_DATA SHOWN_:
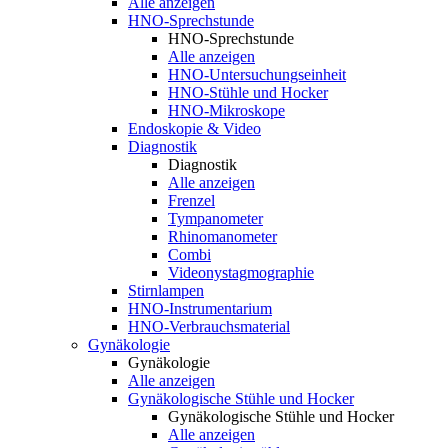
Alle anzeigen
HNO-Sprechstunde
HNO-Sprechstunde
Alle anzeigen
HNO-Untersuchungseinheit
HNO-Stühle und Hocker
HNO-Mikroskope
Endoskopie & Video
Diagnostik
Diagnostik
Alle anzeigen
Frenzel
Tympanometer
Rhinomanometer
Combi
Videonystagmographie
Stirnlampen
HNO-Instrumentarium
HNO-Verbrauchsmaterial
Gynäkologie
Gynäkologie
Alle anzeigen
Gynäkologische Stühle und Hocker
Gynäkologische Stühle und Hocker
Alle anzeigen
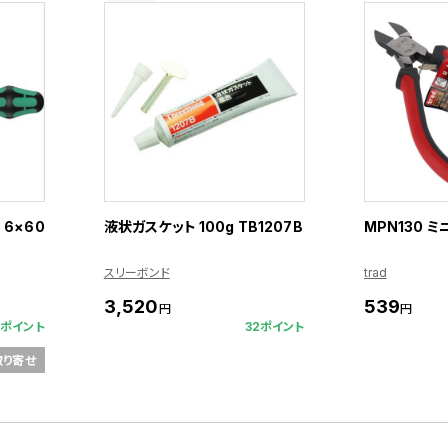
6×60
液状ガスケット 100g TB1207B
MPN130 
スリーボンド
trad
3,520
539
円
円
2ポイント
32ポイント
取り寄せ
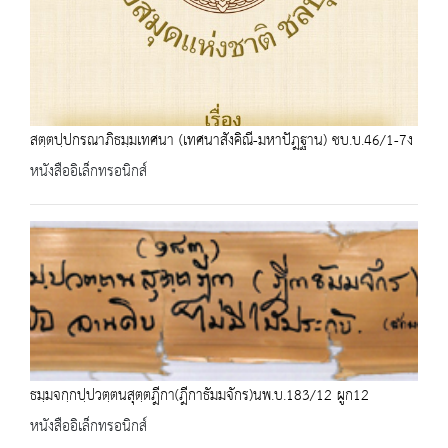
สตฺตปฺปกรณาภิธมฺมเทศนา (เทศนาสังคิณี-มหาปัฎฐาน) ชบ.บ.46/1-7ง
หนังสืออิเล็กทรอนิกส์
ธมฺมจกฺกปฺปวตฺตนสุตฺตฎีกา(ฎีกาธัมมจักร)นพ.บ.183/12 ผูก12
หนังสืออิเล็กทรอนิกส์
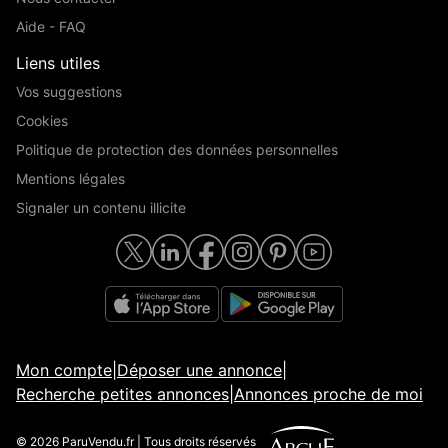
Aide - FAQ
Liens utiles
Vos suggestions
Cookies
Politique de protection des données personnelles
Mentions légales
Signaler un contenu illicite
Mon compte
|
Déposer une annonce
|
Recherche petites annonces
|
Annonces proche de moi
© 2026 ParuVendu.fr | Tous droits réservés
...
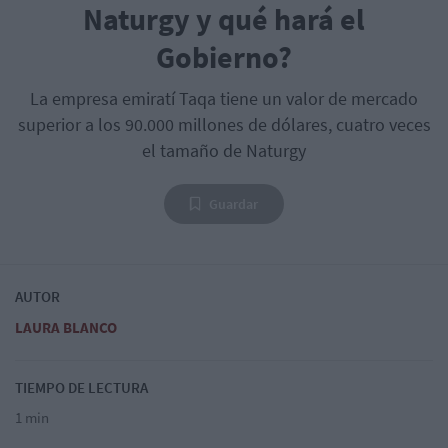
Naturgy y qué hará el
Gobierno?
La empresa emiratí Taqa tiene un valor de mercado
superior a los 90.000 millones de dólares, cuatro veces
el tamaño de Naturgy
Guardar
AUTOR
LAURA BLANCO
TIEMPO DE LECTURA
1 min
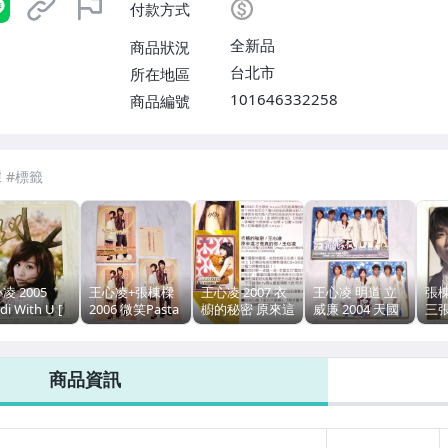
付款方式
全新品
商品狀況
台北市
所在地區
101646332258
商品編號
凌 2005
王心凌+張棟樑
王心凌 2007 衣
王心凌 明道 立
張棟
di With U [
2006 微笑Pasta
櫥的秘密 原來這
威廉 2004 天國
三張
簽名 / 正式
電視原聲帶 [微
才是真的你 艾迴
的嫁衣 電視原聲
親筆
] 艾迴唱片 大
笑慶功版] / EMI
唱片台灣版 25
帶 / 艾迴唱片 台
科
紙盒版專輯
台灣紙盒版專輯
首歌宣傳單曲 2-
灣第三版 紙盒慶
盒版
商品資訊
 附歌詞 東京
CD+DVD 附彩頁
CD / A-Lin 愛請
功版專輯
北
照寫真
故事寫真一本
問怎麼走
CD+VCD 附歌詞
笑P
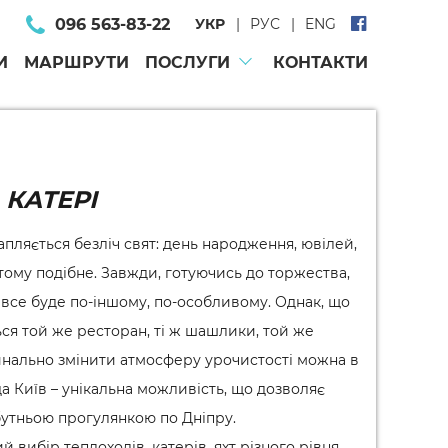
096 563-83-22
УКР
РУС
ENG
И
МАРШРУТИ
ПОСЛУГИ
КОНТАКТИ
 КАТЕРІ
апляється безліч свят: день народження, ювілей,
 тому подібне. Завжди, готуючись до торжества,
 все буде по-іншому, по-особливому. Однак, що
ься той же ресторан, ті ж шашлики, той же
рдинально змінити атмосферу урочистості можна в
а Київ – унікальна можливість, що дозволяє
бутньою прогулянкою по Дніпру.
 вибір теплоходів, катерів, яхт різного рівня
* * *
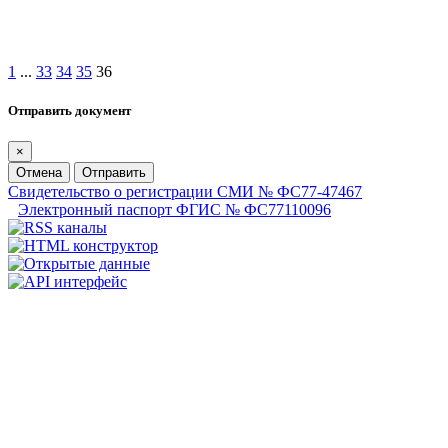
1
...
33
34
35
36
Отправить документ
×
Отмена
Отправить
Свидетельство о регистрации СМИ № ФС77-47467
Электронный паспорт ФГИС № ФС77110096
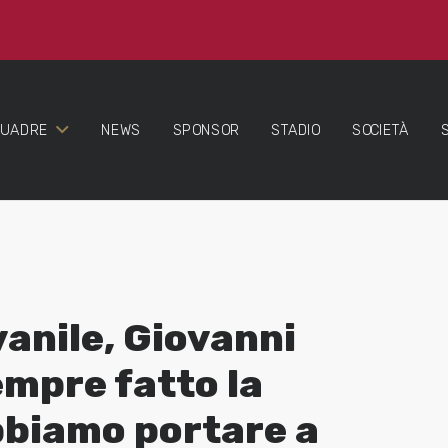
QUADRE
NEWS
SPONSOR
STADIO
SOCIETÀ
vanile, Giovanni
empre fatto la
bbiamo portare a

_YOUR TASK_: Look above and copy only the lines from the one holding "TIEMPO DE LECTURA" to the one holding "тому подібне. Завжди, готуючись", both included, exactly, minus the pictures.

_EXERCISE SOLUTION_:
TIEMPO DE LECTURA
1 min
付款方式
全新品
商品狀況
台北市
所在地區
101646332258
商品編號
凌 2005
王心凌+張棟樑
王心凌 2007 衣
王心凌 明道 立
張棟
di With U [
2006 微笑Pasta
櫥的秘密 原來這
威廉 2004 天國
三張
簽名 / 正式
電視原聲帶 [微
才是真的你 艾迴
的嫁衣 電視原聲
親筆
] 艾迴唱片 大
笑慶功版] / EMI
唱片台灣版 25
帶 / 艾迴唱片 台
科
紙盒版專輯
台灣紙盒版專輯
首歌宣傳單曲 2-
灣第三版 紙盒慶
盒版
商品資訊
 附歌詞 東京
CD+DVD 附彩頁
CD / A-Lin 愛請
功版專輯
北
照寫真
故事寫真一本
問怎麼走
CD+VCD 附歌詞
笑P
096 563-83-22
УКР
РУС
ENG
И
МАРШРУТИ
ПОСЛУГИ
КОНТАКТИ
 КАТЕРІ
апляється безліч свят: день народження, ювілей,
 тому подібне. Завжди, готуючись до торжества,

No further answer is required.